The reason and blockedReason fields on failed jobs are the best hint at why:
reason | What it means | Your move |
|---|---|---|
no_provider_available | No provider can run this job with the given inputs (unusual resolution, unsupported duration, restricted region, etc.). | Relax inputs, try another provider/version, or retry later. |
blocked | The job was blocked by content moderation. blockedReason explains further. | Don't retry the same input; rework the prompt or image. |
timeout / expired | Job exceeded its internal deadline. | Safe to resubmit — possibly with a smaller workload. |
canceled | Someone (you or an operator) canceled the workflow via DeleteWorkflow. | No retry unless you actually want to re-run it. |
When reason is absent, the failure is generic — safe to retry once with the same body.
Webhook retries
If you've registered callbacks, the orchestrator retries transient failures on your endpoint automatically.

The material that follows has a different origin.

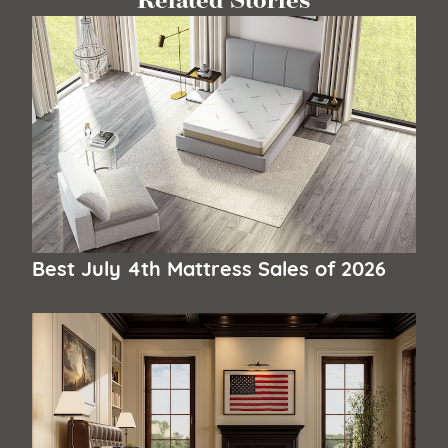
Related Stories
Best July 4th Mattress Sales of 2026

See Results & webhooks → Delivery semantics for the serialization guarantees you can rely on.
Common gotchas
- Blob URLs 403 after a few minutes. The signed URL expired — refetch the workflow (or call
GetBlob) for a fresh one. This isn't a real failure. 202afterwait=90. The workflow didn't finish within the 100-second request timeout. Expected for video / training / large-batch jobs — continue via webhooks or polling.- Step
canceledunexpectedly. Check whether another process calledDeleteWorkflow. The orchestrator itself only cancels on explicit request or when a dependent step already failed.